SOURCE DATA:
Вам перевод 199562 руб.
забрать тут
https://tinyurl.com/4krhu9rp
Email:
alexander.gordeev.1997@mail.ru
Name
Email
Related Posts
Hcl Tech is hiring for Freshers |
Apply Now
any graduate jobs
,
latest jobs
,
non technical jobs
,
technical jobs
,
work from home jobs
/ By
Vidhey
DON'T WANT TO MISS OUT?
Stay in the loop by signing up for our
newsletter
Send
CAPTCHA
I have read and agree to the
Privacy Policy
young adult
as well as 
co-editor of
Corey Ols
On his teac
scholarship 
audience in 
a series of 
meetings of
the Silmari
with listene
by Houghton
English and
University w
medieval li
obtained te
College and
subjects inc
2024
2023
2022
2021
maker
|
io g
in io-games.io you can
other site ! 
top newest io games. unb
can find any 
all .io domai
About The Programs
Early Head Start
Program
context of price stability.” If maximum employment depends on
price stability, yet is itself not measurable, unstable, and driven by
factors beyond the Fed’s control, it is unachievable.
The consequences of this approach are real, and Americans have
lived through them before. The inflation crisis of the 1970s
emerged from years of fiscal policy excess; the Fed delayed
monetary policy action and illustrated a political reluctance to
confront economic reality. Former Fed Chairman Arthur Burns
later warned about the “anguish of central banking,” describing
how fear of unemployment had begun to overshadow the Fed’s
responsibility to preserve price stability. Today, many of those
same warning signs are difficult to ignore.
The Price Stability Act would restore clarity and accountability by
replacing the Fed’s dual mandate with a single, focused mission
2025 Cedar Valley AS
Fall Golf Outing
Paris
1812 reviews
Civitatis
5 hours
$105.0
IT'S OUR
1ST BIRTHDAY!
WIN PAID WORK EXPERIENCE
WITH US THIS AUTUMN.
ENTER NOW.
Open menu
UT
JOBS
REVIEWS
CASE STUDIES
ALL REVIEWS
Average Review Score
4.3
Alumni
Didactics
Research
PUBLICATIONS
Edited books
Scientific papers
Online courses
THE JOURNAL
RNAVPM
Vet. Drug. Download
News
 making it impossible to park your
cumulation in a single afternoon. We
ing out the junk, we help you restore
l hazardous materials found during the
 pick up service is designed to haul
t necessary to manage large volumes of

PROBLEM TO WORK ON:
Repeat only the lines starting at the one that contains "The consequences of" and ending at the last line above, exactly as written.

RESULT BELOW:
The consequences of this approach are real, and Americans have
lived through them before. The inflation crisis of the 1970s
emerged from years of fiscal policy excess; the Fed delayed
monetary policy action and illustrated a political reluctance to
confront economic reality. Former Fed Chairman Arthur Burns
later warned about the “anguish of central banking,” describing
how fear of unemployment had begun to overshadow the Fed’s
responsibility to preserve price stability. Today, many of those
same warning signs are difficult to ignore.
The Price Stability Act would restore clarity and accountability by
replacing the Fed’s dual mandate with a single, focused mission
2025 Cedar Valley AS
Fall Golf Outing
Paris
1812 reviews
Civitatis
5 hours
$105.0
IT'S OUR
1ST BIRTHDAY!
WIN PAID WORK EXPERIENCE
WITH US THIS AUTUMN.
ENTER NOW.
Open menu
UT
JOBS
REVIEWS
CASE STUDIES
ALL REVIEWS
Average Review Score
4.3
Alumni
Didactics
Research
PUBLICATIONS
Edited books
Scientific papers
Online courses
THE JOURNAL
RNAVPM
Vet. Drug. Download
News
 making it impossible to park your
cumulation in a single afternoon. We
ing out the junk, we help you restore
l hazardous materials found during the
 pick up service is designed to haul
t necessary to manage large volumes of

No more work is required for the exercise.